GIVEN ENTRIES |

□ □ □

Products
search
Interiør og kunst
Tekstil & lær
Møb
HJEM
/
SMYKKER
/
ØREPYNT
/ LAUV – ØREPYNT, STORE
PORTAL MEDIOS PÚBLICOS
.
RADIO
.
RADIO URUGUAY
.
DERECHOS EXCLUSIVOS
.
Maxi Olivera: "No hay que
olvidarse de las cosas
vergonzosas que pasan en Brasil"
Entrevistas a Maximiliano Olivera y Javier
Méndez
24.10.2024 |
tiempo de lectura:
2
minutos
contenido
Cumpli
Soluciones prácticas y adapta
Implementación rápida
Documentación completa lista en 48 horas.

□ □ □

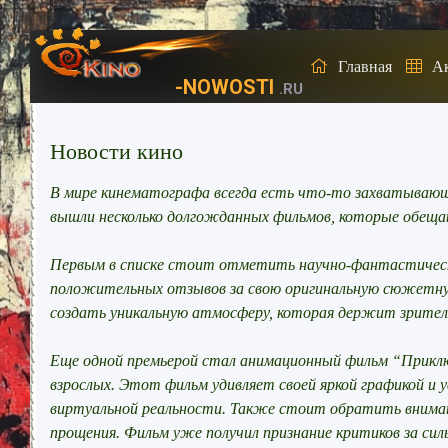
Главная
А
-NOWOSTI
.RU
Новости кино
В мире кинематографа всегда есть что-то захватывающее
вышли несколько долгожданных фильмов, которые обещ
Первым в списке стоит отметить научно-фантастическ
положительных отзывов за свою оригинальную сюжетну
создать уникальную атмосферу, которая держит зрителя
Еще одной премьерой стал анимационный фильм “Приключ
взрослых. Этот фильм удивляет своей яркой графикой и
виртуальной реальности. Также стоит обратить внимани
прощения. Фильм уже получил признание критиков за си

□ □ □

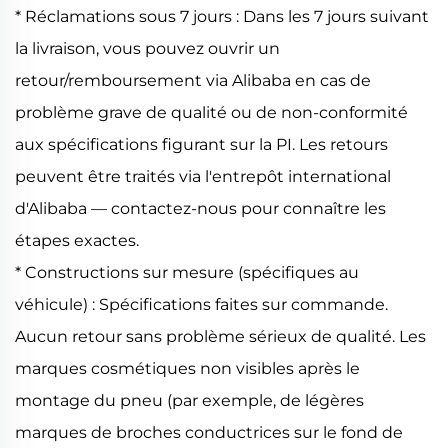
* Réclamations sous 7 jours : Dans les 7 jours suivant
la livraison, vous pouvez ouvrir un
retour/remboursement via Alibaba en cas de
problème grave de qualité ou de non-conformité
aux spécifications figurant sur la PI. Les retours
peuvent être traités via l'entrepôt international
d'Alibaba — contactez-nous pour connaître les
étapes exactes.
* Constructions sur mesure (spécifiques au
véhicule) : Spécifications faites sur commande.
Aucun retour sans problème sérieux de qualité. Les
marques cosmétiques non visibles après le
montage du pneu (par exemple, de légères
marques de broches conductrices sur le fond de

□ □ □

WHAT IS NEEDED |
Say how many lines of the material contain the word "стоит". Add nothing to the number.

REPLY TO THE EXERCISE |
2